Effects of paricalcitol on calcium and phosphate metabolism and markers of bone health in patients with diabetic nephropathy: results of the VITAL study.
Coyne, DW, Andress, DL, Amdahl, MJ, Ritz, E, de Zeeuw, D
Nephrology, dialysis, transplantation : official publication of the European Dialysis and Transplant Association - European Renal Association. 2013;(9):2260-8
-
-
Free full text
-
Abstract
BACKGROUND Chronic kidney disease (CKD) is associated with elevations in serum phosphate, calcium-phosphorus product and bone-specific alkaline phosphatase (BAP), with attendant risks of cardiovascular and bone disorders. Active vitamin D can suppress parathyroid hormone (PTH), but may raise serum calcium and phosphate concentrations. Paricalcitol, a selective vitamin D activator, suppressed PTH in CKD patients (stages 3 and 4) with secondary hyperparathyroidism (SHPT) with minimal changes in calcium and phosphate metabolism. METHODS The VITAL study enrolled patients with CKD stages 2-4. We examined the effect and relationship of paricalcitol to calcium and phosphate metabolism and bone markers in a post hoc analysis of VITAL. The study comprised patients with diabetic nephropathy enrolled in a double-blind, placebo-controlled, randomized trial of paricalcitol (1 or 2 μg/day).
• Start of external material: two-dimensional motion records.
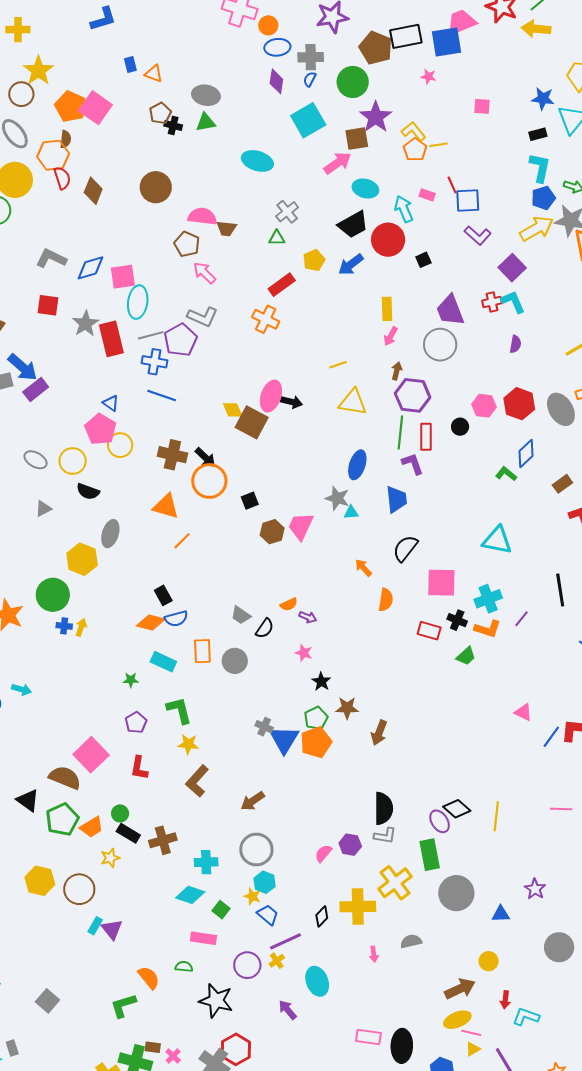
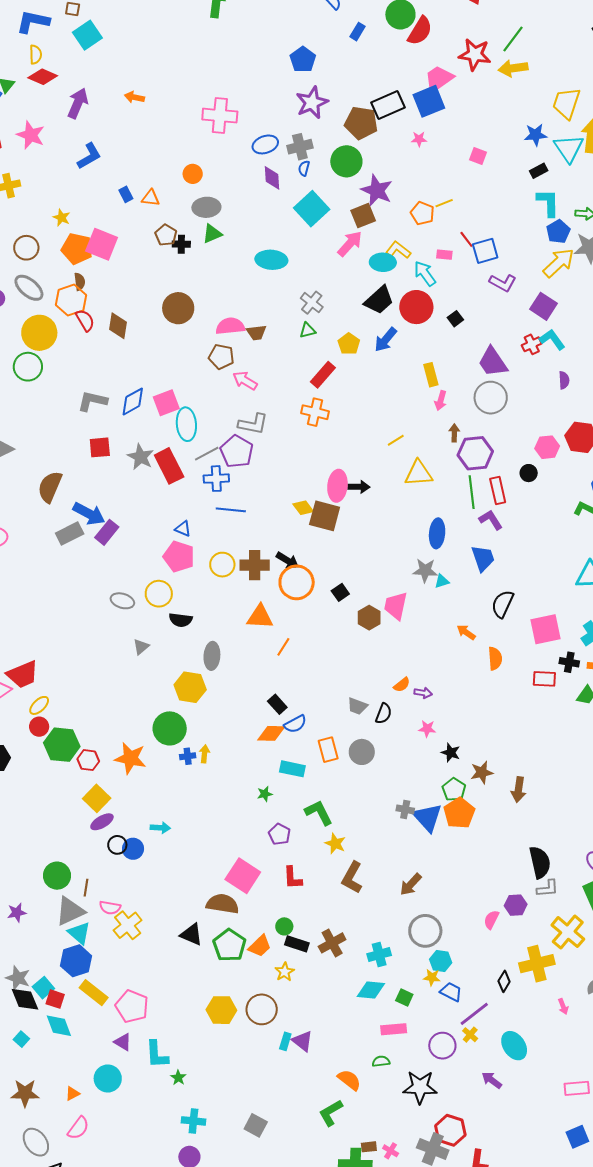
orange circle: (268, 25) -> (193, 174), moved
yellow star: (38, 71) -> (61, 218), moved, size x0.6
pink square: (482, 106) -> (478, 156), turned 30
yellow L-shape: (414, 131) -> (398, 250), moved
yellow circle: (120, 445) -> (222, 565), moved
yellow star: (188, 744) -> (335, 844), turned 30

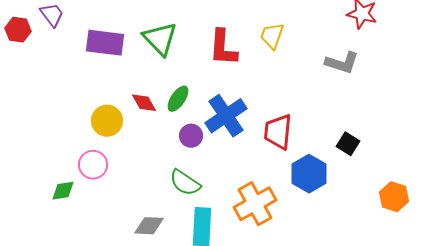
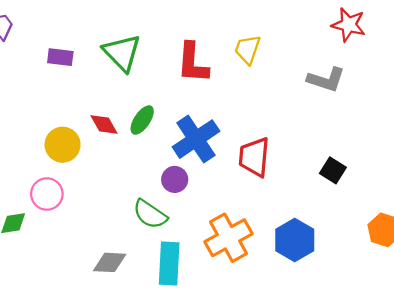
purple rectangle: (105, 43) -> (60, 57), size x0.6
purple circle: (191, 136) -> (175, 179), moved
blue hexagon: (309, 174) -> (295, 240), moved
Urinary and serum calcium and phosphate, serum BAP, and intact PTH (iPTH) concentrations were measured throughout the study. RESULTS Baseline demographics and calcium, phosphate, PTH (49% with iPTH <70 pg/mL), and BAP concentrations were similar between groups. A transient, modest yet significant increase in phosphate was observed for paricalcitol 2 μg/day (+0.29 mg/dL; P < 0.001). Dose-dependent increases in serum and urinary calcium were observed; however, there were few cases of hypercalcemia: one in the 1-μg/day group (1.1%) and three in the 2-μg/day group (3.2%). Significant reductions in BAP were observed that persisted for 60 days after paricalcitol discontinuation (P < 0.001 for combined paricalcitol groups versus placebo). Paricalcitol dose-dependent reductions in iPTH were observed. Paricalcitol in CKD patients (±SHPT) was associated with modest increases in calcium and phosphate. CONCLUSION Paricalcitol reduces BAP levels, which may be beneficial for reducing vascular calcification. TRIAL REGISTRATION Trial is registered with ClinicalTrials.gov, number NCT00421733.